Exercise brief:
Among the lines below, the one containing "пресс-службы" opens the range and the one containing "sa vyberie panovník" closes it. Print that range exactly, without the pictures.

Transcribed page contents:

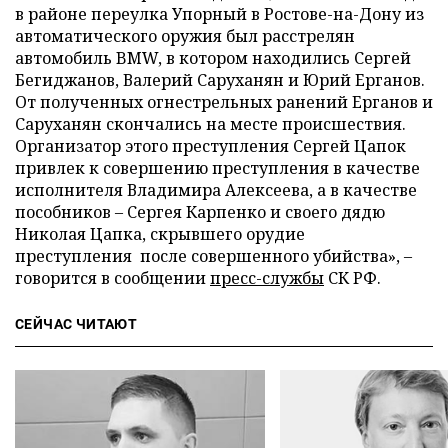
в районе переулка Упорный в Ростове-на-Дону из
автоматического оружия был расстрелян
автомобиль BMW, в котором находились Сергей
Бегиджанов, Валерий Саруханян и Юрий Ерганов.
От полученных огнестрельных ранений Ерганов и
Саруханян скончались на месте происшествия.
Организатор этого преступления Сергей Цапок
привлек к совершению преступления в качестве
исполнителя Владимира Алексеева, а в качестве
пособников
–
Сергея Карпенко и своего дядю
Николая Цапка, скрывшего орудие
преступления после совершенного убийства», –
говорится в сообщении
пресс-службы
СК РФ.
СЕЙЧАС ЧИТАЮТ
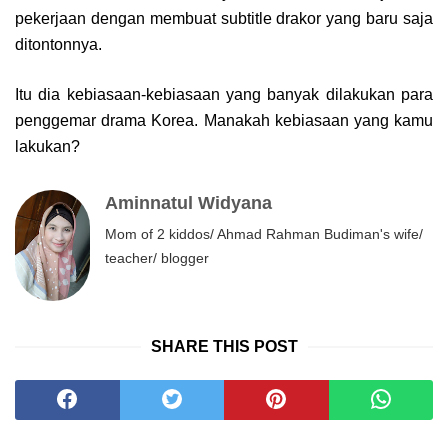
pekerjaan dengan membuat subtitle drakor yang baru saja
ditontonnya.
Itu dia kebiasaan-kebiasaan yang banyak dilakukan para
penggemar drama Korea. Manakah kebiasaan yang kamu
lakukan?
Aminnatul Widyana
Mom of 2 kiddos/ Ahmad Rahman Budiman's wife/
teacher/ blogger
SHARE THIS POST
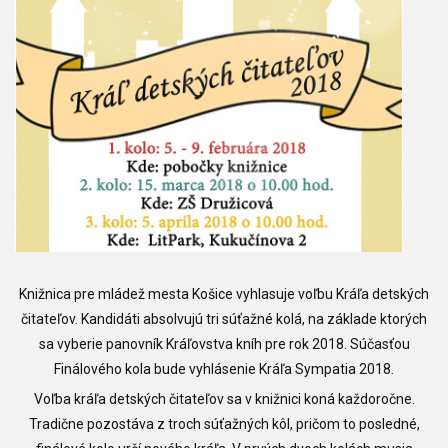
Knižnica pre mládež mesta Košice vyhlasuje voľbu Kráľa detských
čitateľov. Kandidáti absolvujú tri súťažné kolá, na základe ktorých
sa vyberie panovník Kráľovstva kníh pre rok 2018. Súčasťou
Finálového kola bude vyhlásenie Kráľa Sympatia 2018.
Voľba kráľa detských čitateľov sa v knižnici koná každoročne.
Tradične pozostáva z troch súťažných kôl, pričom to posledné,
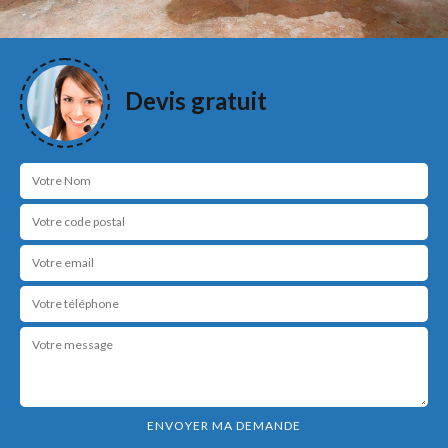
Devis gratuit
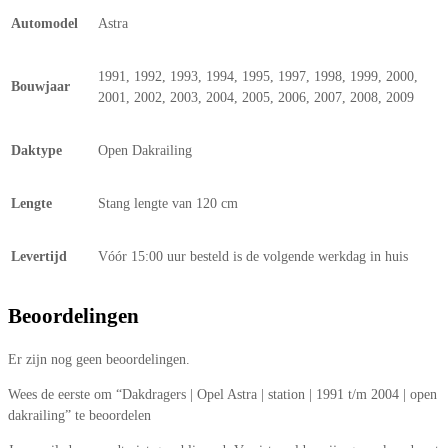
Automodel
Astra
1991, 1992, 1993, 1994, 1995, 1997, 1998, 1999, 2000,
Bouwjaar
2001, 2002, 2003, 2004, 2005, 2006, 2007, 2008, 2009
Daktype
Open Dakrailing
Lengte
Stang lengte van 120 cm
Levertijd
Vóór 15:00 uur besteld is de volgende werkdag in huis
Beoordelingen
Er zijn nog geen beoordelingen.
Wees de eerste om “Dakdragers | Opel Astra | station | 1991 t/m 2004 | open
dakrailing” te beoordelen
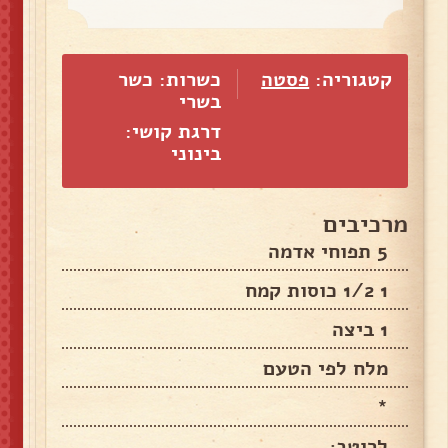
קטגוריה:
פסטה
כשרות: כשר
בשרי
דרגת קושי:
בינוני
מרכיבים
5 תפוחי אדמה
1 1/2 כוסות קמח
1 ביצה
מלח לפי הטעם
*
לרוטב;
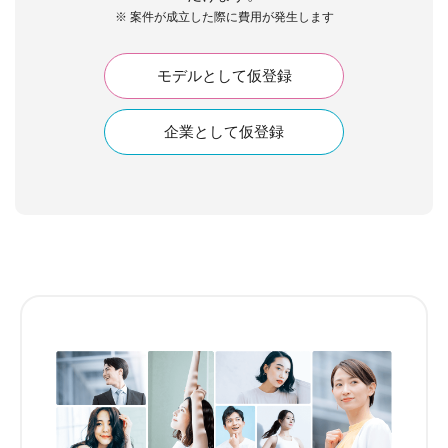
※ 案件が成立した際に費用が発生します
モデルとして仮登録
企業として仮登録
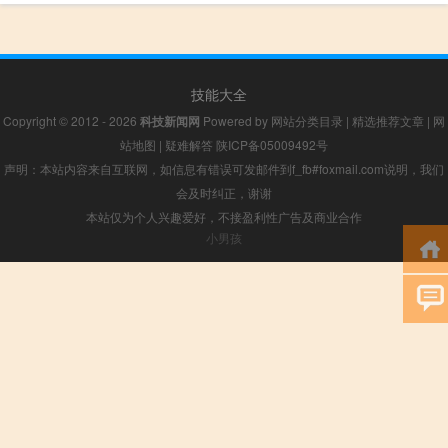
技能大全
Copyright © 2012 - 2026
科技新闻网
Powered by
网站分类目录
|
精选推荐文章
|
网
站地图
|
疑难解答
陕ICP备05009492号
声明：本站内容来自互联网，如信息有错误可发邮件到f_fb#foxmail.com说明，我们
会及时纠正，谢谢
本站仅为个人兴趣爱好，不接盈利性广告及商业合作
小男孩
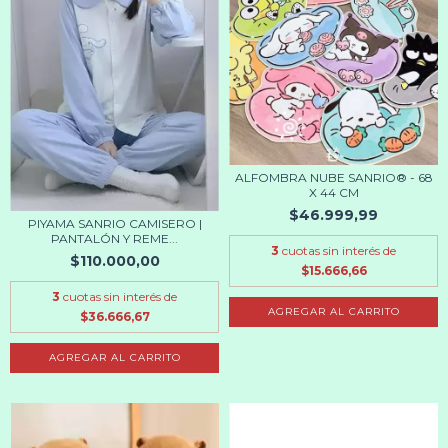
ALFOMBRA NUBE SANRIO® - 68
X 44 CM
$46.999,99
PIYAMA SANRIO CAMISERO |
PANTALÓN Y REME...
3
cuotas sin interés de
$110.000,00
$15.666,66
3
cuotas sin interés de
AGREGAR AL CARRITO
$36.666,67
AGREGAR AL CARRITO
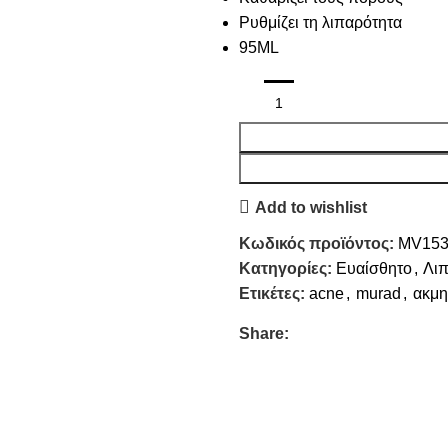
Ρυθμίζει τη λιπαρότητα
95ML
Add to wishlist
Κωδικός προϊόντος:
MV153
Κατηγορίες:
Ευαίσθητο
,
Λι
Ετικέτες:
acne
,
murad
,
ακμη
Share:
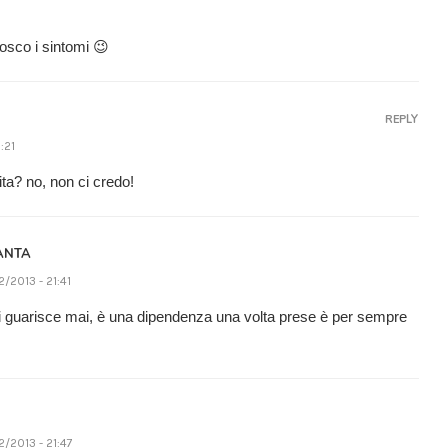
onosco i sintomi 😉
REPLY
:21
ta? no, non ci credo!
ANTA
2/2013 - 21:41
 guarisce mai, è una dipendenza una volta prese è per sempre
2/2013 - 21:47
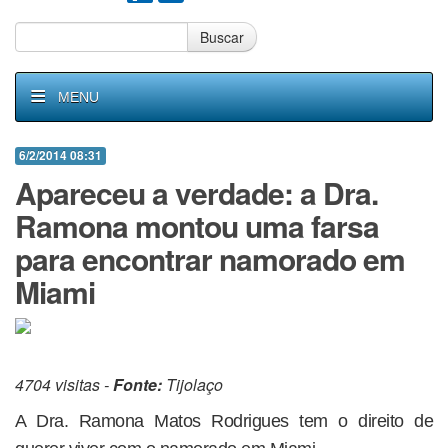
Buscar
MENU
6/2/2014 08:31
Apareceu a verdade: a Dra.
Ramona montou uma farsa
para encontrar namorado em
Miami
4704 visitas -
Fonte:
Tijolaço
A Dra. Ramona Matos Rodrigues tem o direito de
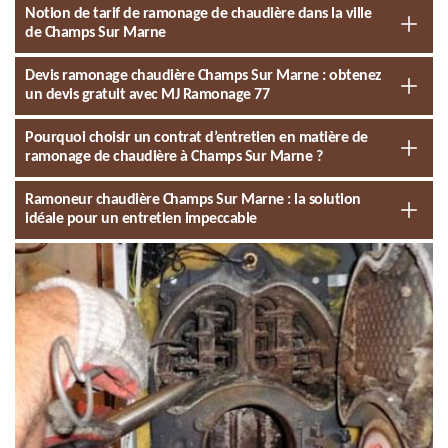
Notion de tarif de ramonage de chaudière dans la ville
de Champs Sur Marne
Devis ramonage chaudière Champs Sur Marne : obtenez
un devis gratuit avec MJ Ramonage 77
Pourquoi choisir un contrat d’entretien en matière de
ramonage de chaudière à Champs Sur Marne ?
Ramoneur chaudière Champs Sur Marne : la solution
idéale pour un entretien impeccable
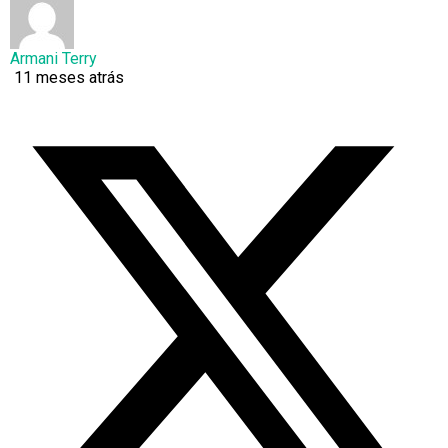
Armani Terry
11 meses atrás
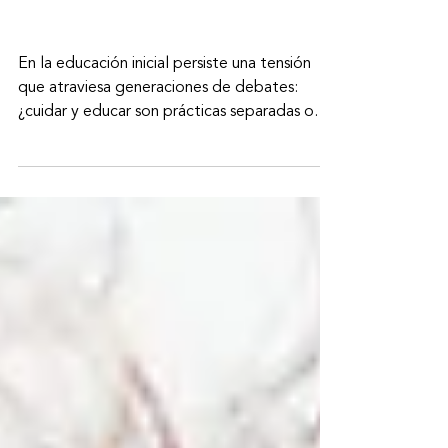
Cuidar y educar: una
integración necesaria en la
primera infancia
En la educación inicial persiste una tensión
que atraviesa generaciones de debates:
¿cuidar y educar son prácticas separadas o
inseparables? ¿Es posible enseñar sin cuidar?
¿Se puede cuidar sin educar?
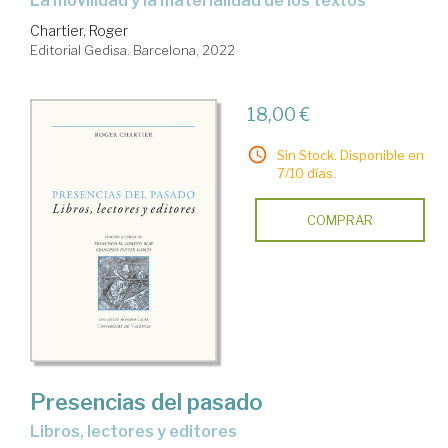
la movilidad y la materialidad de los textos
Chartier, Roger
Editorial Gedisa. Barcelona, 2022
18,00 €
Sin Stock. Disponible en
7/10 días.
COMPRAR
Presencias del pasado
libros, lectores y editores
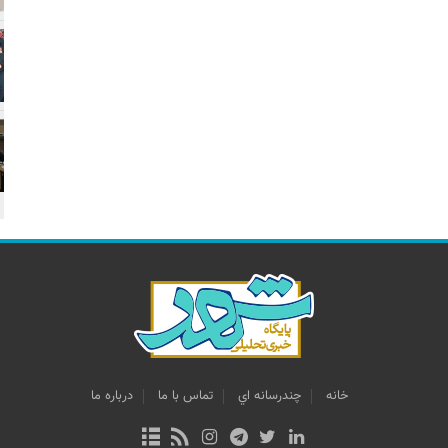
خانه
چندرسانه اي
تماس با ما
درباره ما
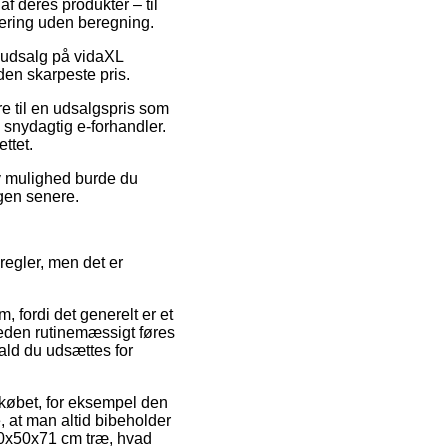
f deres produkter – til
vering uden beregning.
er udsalg på vidaXL
den skarpeste pris.
re til en udsalgspris som
snydagtig e-forhandler.
ttet.
iv mulighed burde du
ngen senere.
regler, men det er
fordi det generelt er et
mheden rutinemæssigt føres
fald du udsættes for
 købet, for eksempel den
, at man altid bibeholder
100x50x71 cm træ, hvad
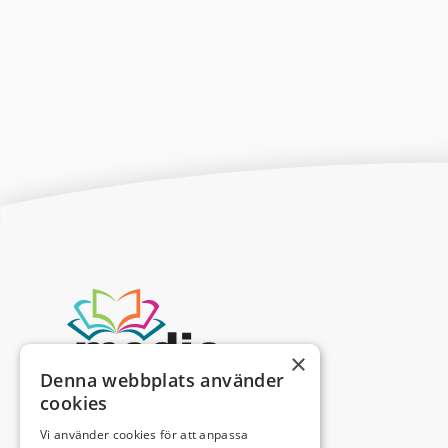
×
Denna webbplats använder
cookies
Vi använder cookies för att anpassa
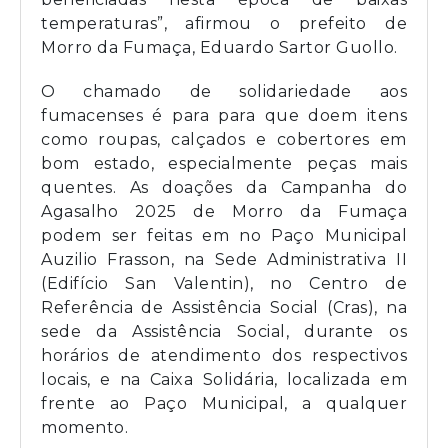
temperaturas”, afirmou o prefeito de
Morro da Fumaça, Eduardo Sartor Guollo.
O chamado de solidariedade aos
fumacenses é para para que doem itens
como roupas, calçados e cobertores em
bom estado, especialmente peças mais
quentes. As doações da Campanha do
Agasalho 2025 de Morro da Fumaça
podem ser feitas em no Paço Municipal
Auzilio Frasson, na Sede Administrativa II
(Edifício San Valentin), no Centro de
Referência de Assistência Social (Cras), na
sede da Assistência Social, durante os
horários de atendimento dos respectivos
locais, e na Caixa Solidária, localizada em
frente ao Paço Municipal, a qualquer
momento.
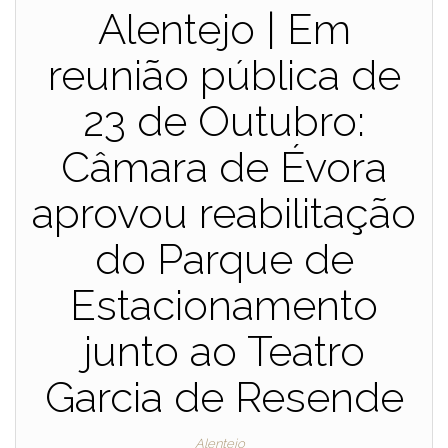
Alentejo | Em
reunião pública de
23 de Outubro:
Câmara de Évora
aprovou reabilitação
do Parque de
Estacionamento
junto ao Teatro
Garcia de Resende
Alentejo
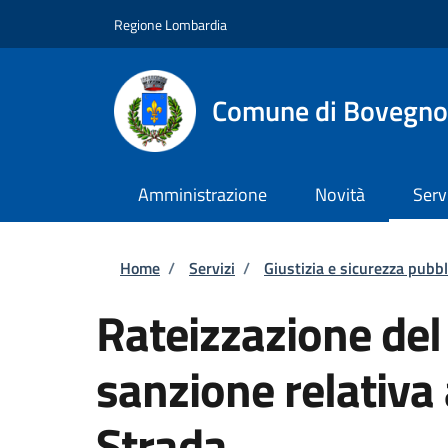
Salta al contenuto principale
Skip to footer content
Regione Lombardia
Comune di Bovegno
Amministrazione
Novità
Serv
Briciole di pane
Home
/
Servizi
/
Giustizia e sicurezza pubbl
Rateizzazione de
sanzione relativa 
Strada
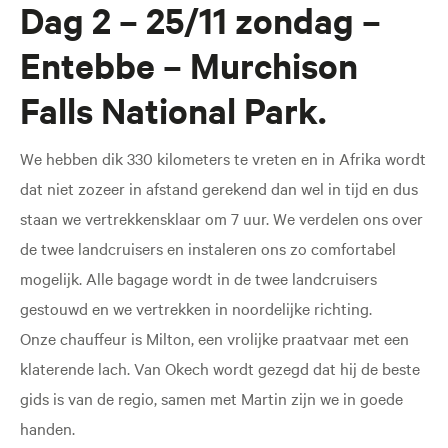
Dag 2 – 25/11 zondag –
Entebbe – Murchison
Falls National Park.
We hebben dik 330 kilometers te vreten en in Afrika wordt
dat niet zozeer in afstand gerekend dan wel in tijd en dus
staan we vertrekkensklaar om 7 uur. We verdelen ons over
de twee landcruisers en instaleren ons zo comfortabel
mogelijk. Alle bagage wordt in de twee landcruisers
gestouwd en we vertrekken in noordelijke richting.
Onze chauffeur is Milton, een vrolijke praatvaar met een
klaterende lach. Van Okech wordt gezegd dat hij de beste
gids is van de regio, samen met Martin zijn we in goede
handen.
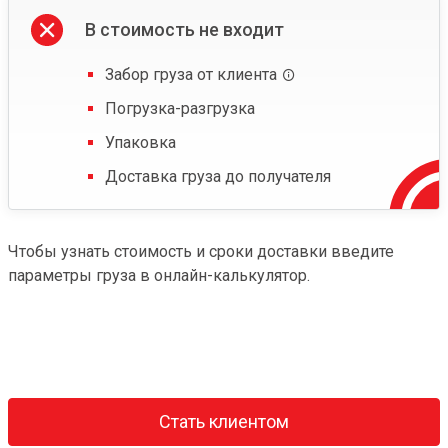
В стоимость не входит
Забор груза от клиента
Погрузка-разгрузка
Упаковка
Доставка груза до получателя
Чтобы узнать стоимость и сроки доставки введите
параметры груза в онлайн-калькулятор.
Стать клиентом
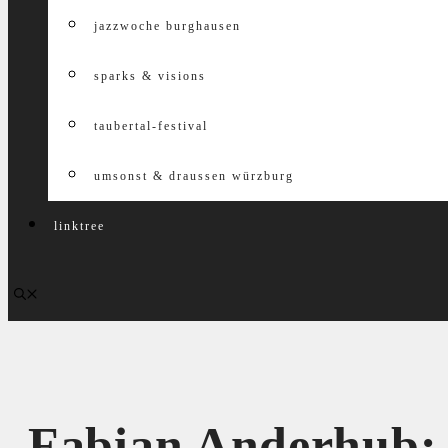
jazzwoche burghausen
sparks & visions
taubertal-festival
umsonst & draussen würzburg
linktree
Fabian Anderhub: 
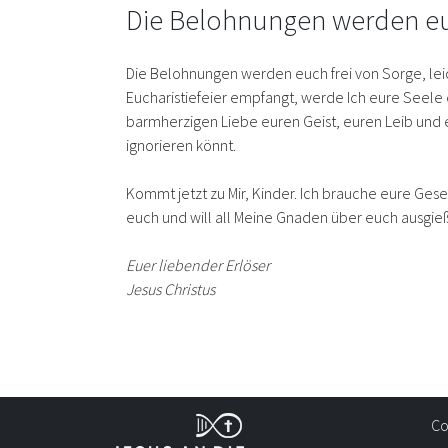
Die Belohnungen werden eu
Die Belohnungen werden euch frei von Sorge, leic
Eucharistiefeier empfangt, werde Ich eure Seele 
barmherzigen Liebe euren Geist, euren Leib und eu
ignorieren könnt.
Kommt jetzt zu Mir, Kinder. Ich brauche eure Gesel
euch und will all Meine Gnaden über euch ausgie
Euer liebender Erlöser
Jesus Christus
Co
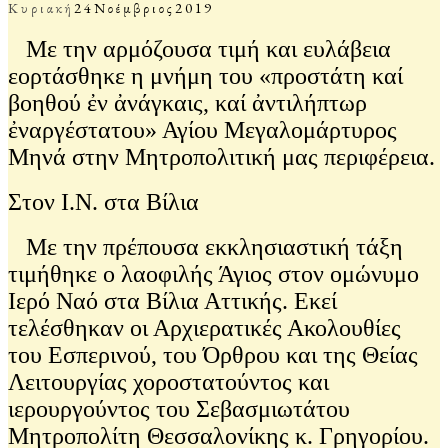
Κυριακή
24
Νοέμβριος
2019
Με την αρμόζουσα τιμή και ευλάβεια
εορτάσθηκε η μνήμη του «προστάτη καί
βοηθού ἐν ἀνάγκαις, καί ἀντιλήπτωρ
ἐναργέστατου» Αγίου Μεγαλομάρτυρος
Μηνά στην Μητροπολιτική μας περιφέρεια.
Στον Ι.Ν. στα Βίλια
Με την πρέπουσα εκκλησιαστική τάξη
τιμήθηκε ο λαοφιλής Άγιος στον ομώνυμο
Ιερό Ναό στα Βίλια Αττικής. Εκεί
τελέσθηκαν οι Αρχιερατικές Ακολουθίες
του Εσπερινού, του Όρθρου και της Θείας
Λειτουργίας χοροστατούντος και
ιερουργούντος του Σεβασμιωτάτου
Μητροπολίτη Θεσσαλονίκης κ. Γρηγορίου.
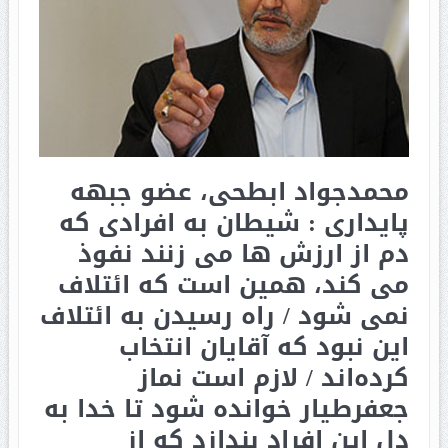
محمدجواد ابطحی، عضو جبهه
پایداری : شیطان به افرادی که
دم از ارزش ها می زنند نفوذ
می کند، همین است که ائتلاف
نمی شود / راه رسیدن به ائتلاف
این نبود که آقایان انتخاب
کرده‌اند / لازم است نماز
جعفرطیار خوانده شود تا خدا به
دل این افراد بندازد که از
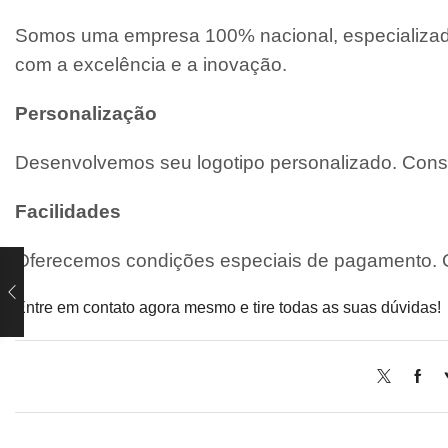
Somos uma empresa 100% nacional, especializada
com a excelência e a inovação.
Personalização
Desenvolvemos seu logotipo personalizado. Consu
Facilidades
Oferecemos condições especiais de pagamento. C
Entre em contato agora mesmo e tire todas as suas dúvidas!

Output:
пресс-службы
СК РФ.
СЕЙЧАС ЧИТАЮТ
pekerjaan dengan membuat subtitle drakor yang baru saja
ditontonnya.
Itu dia kebiasaan-kebiasaan yang banyak dilakukan para
penggemar drama Korea. Manakah kebiasaan yang kamu
lakukan?
Aminnatul Widyana
Mom of 2 kiddos/ Ahmad Rahman Budiman's wife/
teacher/ blogger
SHARE THIS POST
Knižnica pre mládež mesta Košice vyhlasuje voľbu Kráľa detských
čitateľov. Kandidáti absolvujú tri súťažné kolá, na základe ktorých
sa vyberie panovník Kráľovstva kníh pre rok 2018. Súčasťou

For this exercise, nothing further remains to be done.